TASK DETAILS - Below are several records. Retype exactly those lines running from the one with "築39年 ／ 241㎡ ／ 730万円" through the one with "家族の思い出を彩るリノベ", end lines included, and no others.

=== Section Start ===

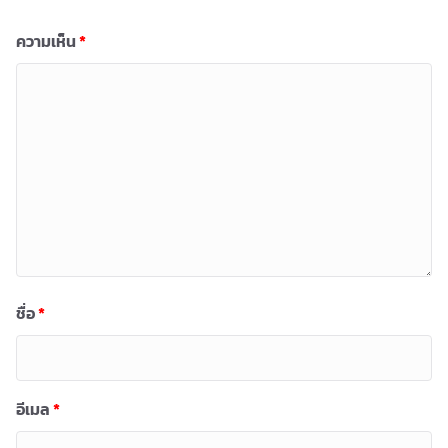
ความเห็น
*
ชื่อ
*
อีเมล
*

=== Section End ===
=== Section Start ===

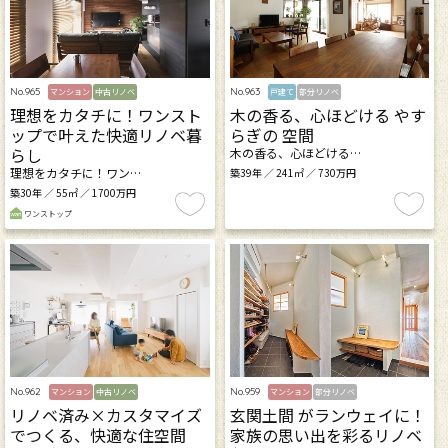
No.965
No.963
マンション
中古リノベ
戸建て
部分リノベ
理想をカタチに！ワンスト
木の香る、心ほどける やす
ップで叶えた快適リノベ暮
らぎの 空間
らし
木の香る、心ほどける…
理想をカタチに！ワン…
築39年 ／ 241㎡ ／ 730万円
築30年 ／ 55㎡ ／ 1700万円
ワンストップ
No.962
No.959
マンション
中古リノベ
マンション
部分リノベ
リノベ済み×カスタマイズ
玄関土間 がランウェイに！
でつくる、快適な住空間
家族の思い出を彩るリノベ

=== Section End ===

SOLUTION BELOW -
築39年 ／ 241㎡ ／ 730万円
築30年 ／ 55㎡ ／ 1700万円
ワンストップ
No.962
No.959
マンション
中古リノベ
マンション
部分リノベ
リノベ済み×カスタマイズ
玄関土間 がランウェイに！
でつくる、快適な住空間
家族の思い出を彩るリノベ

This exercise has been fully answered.